YOUR ASSIGNMENT:
Return the following from the records below: each line, word for word, starting with the line that contains "При совершении покупки" and going on through the line that contains "Back to school", with nothing outside that range.

THE DATA:
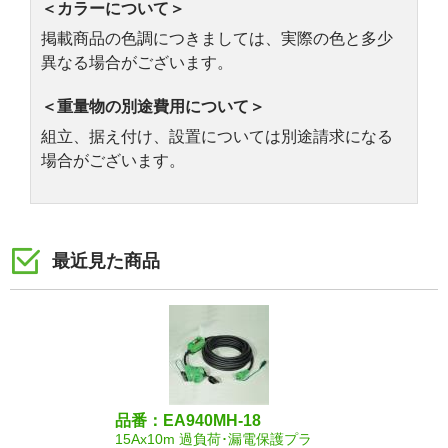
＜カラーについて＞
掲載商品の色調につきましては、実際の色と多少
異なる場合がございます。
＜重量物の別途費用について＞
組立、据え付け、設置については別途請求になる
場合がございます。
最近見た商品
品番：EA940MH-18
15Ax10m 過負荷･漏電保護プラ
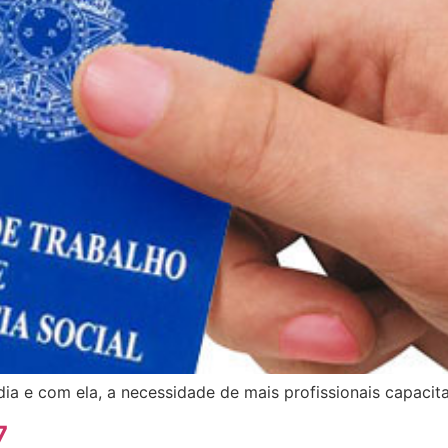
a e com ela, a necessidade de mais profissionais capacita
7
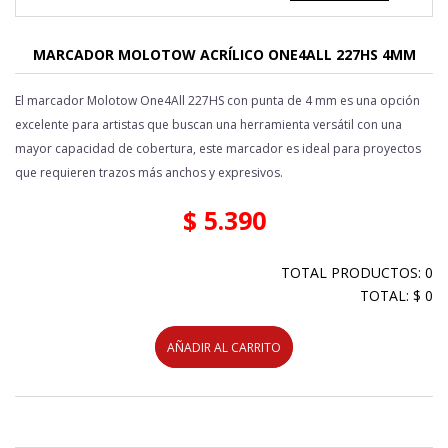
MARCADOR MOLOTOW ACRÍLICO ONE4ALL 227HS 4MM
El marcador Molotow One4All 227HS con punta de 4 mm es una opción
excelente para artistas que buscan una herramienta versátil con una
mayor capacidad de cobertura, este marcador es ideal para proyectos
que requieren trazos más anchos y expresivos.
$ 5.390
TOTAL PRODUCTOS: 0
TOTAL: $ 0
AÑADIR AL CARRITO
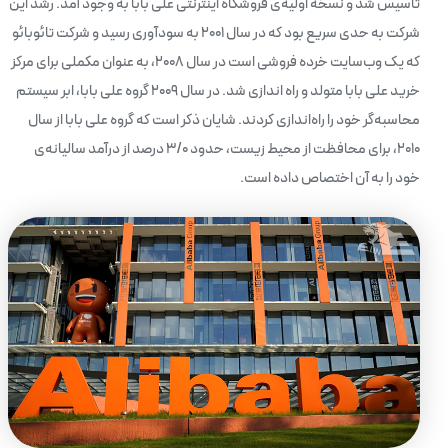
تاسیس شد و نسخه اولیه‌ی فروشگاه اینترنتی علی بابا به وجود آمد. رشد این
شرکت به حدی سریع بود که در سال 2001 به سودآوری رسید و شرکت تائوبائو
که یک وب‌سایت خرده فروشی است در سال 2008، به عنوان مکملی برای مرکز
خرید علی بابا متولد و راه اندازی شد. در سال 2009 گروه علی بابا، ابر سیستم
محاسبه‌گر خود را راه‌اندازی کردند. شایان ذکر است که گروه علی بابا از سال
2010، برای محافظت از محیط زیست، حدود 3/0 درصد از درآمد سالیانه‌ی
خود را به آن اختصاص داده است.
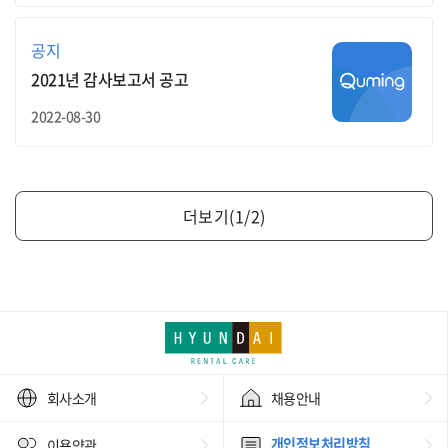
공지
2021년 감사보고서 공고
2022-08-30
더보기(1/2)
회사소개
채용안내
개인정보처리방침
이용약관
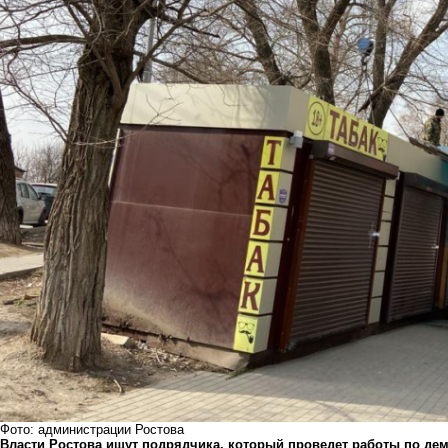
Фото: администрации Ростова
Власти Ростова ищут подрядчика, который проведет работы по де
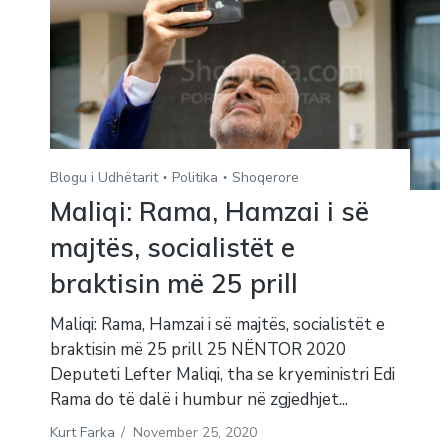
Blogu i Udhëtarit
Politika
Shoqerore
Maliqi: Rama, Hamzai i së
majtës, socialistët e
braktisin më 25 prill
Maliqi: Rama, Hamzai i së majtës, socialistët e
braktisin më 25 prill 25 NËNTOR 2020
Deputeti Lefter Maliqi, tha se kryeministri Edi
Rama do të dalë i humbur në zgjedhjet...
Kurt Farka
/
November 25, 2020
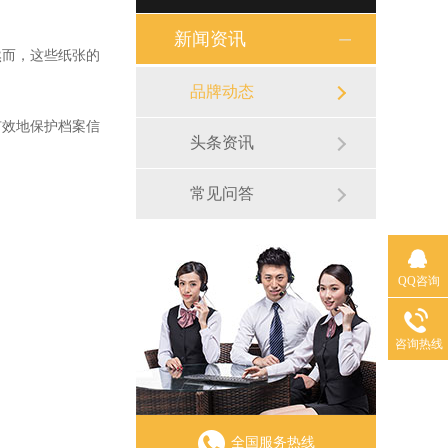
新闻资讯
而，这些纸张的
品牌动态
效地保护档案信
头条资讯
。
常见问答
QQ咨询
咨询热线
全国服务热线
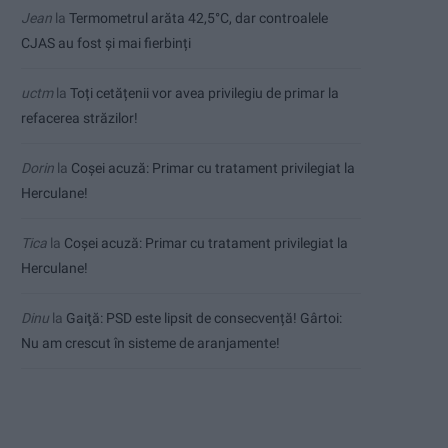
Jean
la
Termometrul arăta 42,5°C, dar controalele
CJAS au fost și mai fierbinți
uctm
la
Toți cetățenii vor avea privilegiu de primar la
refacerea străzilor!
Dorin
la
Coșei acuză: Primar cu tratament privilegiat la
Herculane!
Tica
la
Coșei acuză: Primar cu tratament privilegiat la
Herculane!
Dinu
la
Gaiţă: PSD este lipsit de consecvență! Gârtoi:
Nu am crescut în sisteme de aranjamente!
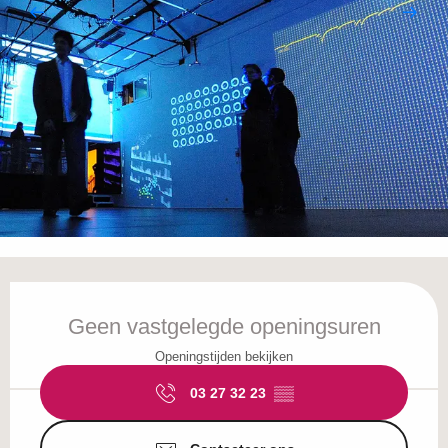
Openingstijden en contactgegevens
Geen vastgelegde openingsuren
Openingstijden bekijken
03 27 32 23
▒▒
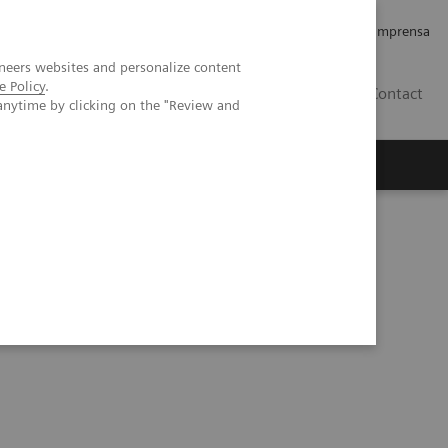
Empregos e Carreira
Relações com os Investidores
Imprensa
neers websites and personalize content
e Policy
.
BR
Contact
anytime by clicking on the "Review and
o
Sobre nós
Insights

==

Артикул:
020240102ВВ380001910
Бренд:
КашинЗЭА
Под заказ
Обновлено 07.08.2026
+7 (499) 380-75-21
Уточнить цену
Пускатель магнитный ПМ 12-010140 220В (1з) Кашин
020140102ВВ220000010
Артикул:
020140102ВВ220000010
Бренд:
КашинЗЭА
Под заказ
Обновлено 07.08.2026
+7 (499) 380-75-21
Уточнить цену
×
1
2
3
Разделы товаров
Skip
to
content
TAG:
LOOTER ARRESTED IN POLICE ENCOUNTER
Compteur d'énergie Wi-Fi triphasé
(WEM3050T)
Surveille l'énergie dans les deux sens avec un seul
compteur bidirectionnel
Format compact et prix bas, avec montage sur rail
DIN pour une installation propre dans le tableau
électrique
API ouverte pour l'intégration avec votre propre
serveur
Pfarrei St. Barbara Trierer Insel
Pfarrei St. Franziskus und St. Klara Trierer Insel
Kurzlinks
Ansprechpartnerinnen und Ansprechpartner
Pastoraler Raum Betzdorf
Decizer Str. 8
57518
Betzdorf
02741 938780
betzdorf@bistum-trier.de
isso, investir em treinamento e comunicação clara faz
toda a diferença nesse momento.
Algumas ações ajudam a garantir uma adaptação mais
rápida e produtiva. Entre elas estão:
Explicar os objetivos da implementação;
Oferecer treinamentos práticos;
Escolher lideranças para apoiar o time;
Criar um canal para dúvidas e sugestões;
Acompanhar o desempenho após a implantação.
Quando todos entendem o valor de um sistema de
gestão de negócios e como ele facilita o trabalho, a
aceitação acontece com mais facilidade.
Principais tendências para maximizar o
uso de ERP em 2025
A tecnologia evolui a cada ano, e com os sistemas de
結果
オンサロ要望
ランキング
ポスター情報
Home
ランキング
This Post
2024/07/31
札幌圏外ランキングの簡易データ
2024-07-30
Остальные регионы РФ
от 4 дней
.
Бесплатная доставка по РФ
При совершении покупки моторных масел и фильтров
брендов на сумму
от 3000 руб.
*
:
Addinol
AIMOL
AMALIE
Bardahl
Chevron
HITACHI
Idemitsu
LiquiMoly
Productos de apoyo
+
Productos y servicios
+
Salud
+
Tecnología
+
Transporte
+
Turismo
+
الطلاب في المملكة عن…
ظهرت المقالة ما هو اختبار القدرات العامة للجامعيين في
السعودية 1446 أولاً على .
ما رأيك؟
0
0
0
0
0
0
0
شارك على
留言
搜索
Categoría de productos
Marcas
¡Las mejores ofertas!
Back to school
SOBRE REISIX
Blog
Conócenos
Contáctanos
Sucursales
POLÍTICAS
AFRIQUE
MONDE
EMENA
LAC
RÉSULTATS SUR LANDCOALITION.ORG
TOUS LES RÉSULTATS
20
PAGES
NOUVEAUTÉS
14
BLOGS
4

RESULT FOR THIS EXERCISE:
При совершении покупки моторных масел и фильтров
брендов на сумму
от 3000 руб.
*
:
Addinol
AIMOL
AMALIE
Bardahl
Chevron
HITACHI
Idemitsu
LiquiMoly
Productos de apoyo
+
Productos y servicios
+
Salud
+
Tecnología
+
Transporte
+
Turismo
+
الطلاب في المملكة عن…
ظهرت المقالة ما هو اختبار القدرات العامة للجامعيين في
السعودية 1446 أولاً على .
ما رأيك؟
0
0
0
0
0
0
0
شارك على
留言
搜索
Categoría de productos
Marcas
¡Las mejores ofertas!
Back to school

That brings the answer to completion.